Opt Express. 2023 Jun 5;31(12):20049-20067. doi: 10.1364/OE.486741.
Holographic cloud probes provide unprecedented information on cloud particle density, size and position. Each laser shot captures particles within a large volume, where images can be computationally refocused to determine particle size and location. However, processing these holograms with standard methods or machine learning (ML) models requires considerable computational resources, time and occasional human intervention. ML models are trained on simulated holograms obtained from the physical model of the probe since real holograms have no absolute truth labels.
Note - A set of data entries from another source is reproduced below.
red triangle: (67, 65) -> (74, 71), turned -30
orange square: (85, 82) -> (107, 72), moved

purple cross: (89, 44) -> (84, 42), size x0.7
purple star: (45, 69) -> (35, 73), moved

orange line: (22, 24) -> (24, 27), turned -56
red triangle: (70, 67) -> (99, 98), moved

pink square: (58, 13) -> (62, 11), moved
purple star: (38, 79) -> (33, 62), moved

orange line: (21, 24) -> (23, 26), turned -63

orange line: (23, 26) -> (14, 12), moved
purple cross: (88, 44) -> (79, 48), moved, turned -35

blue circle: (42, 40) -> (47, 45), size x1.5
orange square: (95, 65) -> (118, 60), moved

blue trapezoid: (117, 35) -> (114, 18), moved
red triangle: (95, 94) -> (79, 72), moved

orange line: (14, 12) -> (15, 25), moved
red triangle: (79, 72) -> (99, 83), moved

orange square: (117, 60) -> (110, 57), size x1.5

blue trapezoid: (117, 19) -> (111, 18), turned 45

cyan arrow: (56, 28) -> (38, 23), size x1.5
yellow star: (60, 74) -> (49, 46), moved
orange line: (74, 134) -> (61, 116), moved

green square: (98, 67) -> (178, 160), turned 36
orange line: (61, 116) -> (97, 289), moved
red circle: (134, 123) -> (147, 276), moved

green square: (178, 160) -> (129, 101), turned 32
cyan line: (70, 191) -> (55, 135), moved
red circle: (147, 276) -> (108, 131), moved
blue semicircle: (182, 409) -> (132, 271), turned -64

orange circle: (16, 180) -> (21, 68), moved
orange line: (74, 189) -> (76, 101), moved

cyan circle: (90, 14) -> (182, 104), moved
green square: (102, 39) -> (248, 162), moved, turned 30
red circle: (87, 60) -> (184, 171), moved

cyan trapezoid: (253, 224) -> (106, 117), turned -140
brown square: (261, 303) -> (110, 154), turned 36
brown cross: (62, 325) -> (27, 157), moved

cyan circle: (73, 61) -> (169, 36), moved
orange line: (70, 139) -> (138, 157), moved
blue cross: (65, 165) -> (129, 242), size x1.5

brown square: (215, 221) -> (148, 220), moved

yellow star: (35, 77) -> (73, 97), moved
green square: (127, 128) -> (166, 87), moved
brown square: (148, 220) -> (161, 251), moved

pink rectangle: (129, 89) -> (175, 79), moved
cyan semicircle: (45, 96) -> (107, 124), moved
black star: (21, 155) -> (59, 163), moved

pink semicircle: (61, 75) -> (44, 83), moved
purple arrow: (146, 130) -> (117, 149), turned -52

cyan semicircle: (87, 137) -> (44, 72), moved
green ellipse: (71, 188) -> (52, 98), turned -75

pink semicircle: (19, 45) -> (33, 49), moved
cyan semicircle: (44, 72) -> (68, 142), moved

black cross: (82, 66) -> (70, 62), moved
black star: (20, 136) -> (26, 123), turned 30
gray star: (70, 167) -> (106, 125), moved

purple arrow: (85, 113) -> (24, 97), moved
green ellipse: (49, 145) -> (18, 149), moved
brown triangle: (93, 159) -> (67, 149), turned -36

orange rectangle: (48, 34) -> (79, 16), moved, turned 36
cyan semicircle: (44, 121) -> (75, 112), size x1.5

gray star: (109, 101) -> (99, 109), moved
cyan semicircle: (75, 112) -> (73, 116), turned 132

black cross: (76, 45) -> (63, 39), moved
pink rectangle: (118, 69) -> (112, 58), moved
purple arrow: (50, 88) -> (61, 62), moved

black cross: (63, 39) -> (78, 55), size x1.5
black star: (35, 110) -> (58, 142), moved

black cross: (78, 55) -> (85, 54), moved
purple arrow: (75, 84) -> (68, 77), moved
Using another processing method to produce labels would be subject to errors that the ML model would subsequently inherit. Models perform well on real holograms only when image corruption is performed on the simulated images during training, thereby mimicking non-ideal conditions in the actual probe. Optimizing image corruption requires a cumbersome manual labeling effort. Here we demonstrate the application of the neural style translation approach to the simulated holograms. With a pre-trained convolutional neural network, the simulated holograms are "stylized" to resemble the real ones obtained from the probe, while at the same time preserving the simulated image "content" (e.g. the particle locations and sizes). With an ML model trained to predict particle locations and shapes on the stylized data sets, we observed comparable performance on both simulated and real holograms, obviating the need to perform manual labeling. The described approach is not specific to holograms and could be applied in other domains for capturing noise and imperfections in observational instruments to make simulated data more like real world observations.
全息云探针提供了前所未有的云粒子密度、大小和位置信息。每次激光射击都会捕获大体积内的粒子,在这些粒子中可以通过计算重新聚焦来确定粒子的大小和位置。然而,使用标准方法或机器学习 (ML) 模型处理这些全息图需要大量的计算资源、时间和偶尔的人工干预。ML 模型是在探针的物理模型获得的模拟全息图上进行训练的,因为真实全息图没有绝对的真实标签。使用另一种处理方法生成标签将受到 ML 模型随后继承的错误的影响。只有在训练过程中对模拟图像进行图像损坏时,模型才能在真实全息图上表现良好,从而模拟实际探针中的非理想条件。优化图像损坏需要繁琐的手动标记工作。在这里,我们展示了神经风格转换方法在模拟全息图上的应用。使用预先训练的卷积神经网络,模拟全息图被“风格化”以类似于从探针获得的真实全息图,同时保留模拟图像的“内容”(例如粒子位置和大小)。通过在风格化数据集上训练预测粒子位置和形状的 ML 模型,我们观察到在模拟和真实全息图上都具有可比的性能,从而无需进行手动标记。所描述的方法不仅限于全息图,并且可以应用于其他领域,以捕获观测仪器中的噪声和不完美之处,从而使模拟数据更接近实际观测结果。